What needs to be done → Say how many lines in the data below contain the word "более", and give no other text.

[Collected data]
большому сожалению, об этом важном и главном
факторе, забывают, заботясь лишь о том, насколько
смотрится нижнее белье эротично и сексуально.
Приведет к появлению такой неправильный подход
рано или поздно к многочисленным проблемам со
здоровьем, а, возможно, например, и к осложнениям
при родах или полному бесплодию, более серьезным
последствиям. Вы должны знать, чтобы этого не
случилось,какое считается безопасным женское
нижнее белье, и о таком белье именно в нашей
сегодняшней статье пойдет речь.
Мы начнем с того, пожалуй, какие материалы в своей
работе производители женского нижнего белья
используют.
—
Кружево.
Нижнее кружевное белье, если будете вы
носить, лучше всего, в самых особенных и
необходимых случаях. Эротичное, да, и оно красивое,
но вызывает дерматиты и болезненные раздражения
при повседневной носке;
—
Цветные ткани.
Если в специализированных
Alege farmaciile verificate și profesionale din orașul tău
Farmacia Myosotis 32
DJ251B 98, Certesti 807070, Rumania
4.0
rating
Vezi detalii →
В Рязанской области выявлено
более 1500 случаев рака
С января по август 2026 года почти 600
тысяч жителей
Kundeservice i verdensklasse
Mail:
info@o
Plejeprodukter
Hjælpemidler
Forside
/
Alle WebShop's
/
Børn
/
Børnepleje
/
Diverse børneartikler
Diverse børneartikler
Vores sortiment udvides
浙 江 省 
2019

Task solution → 2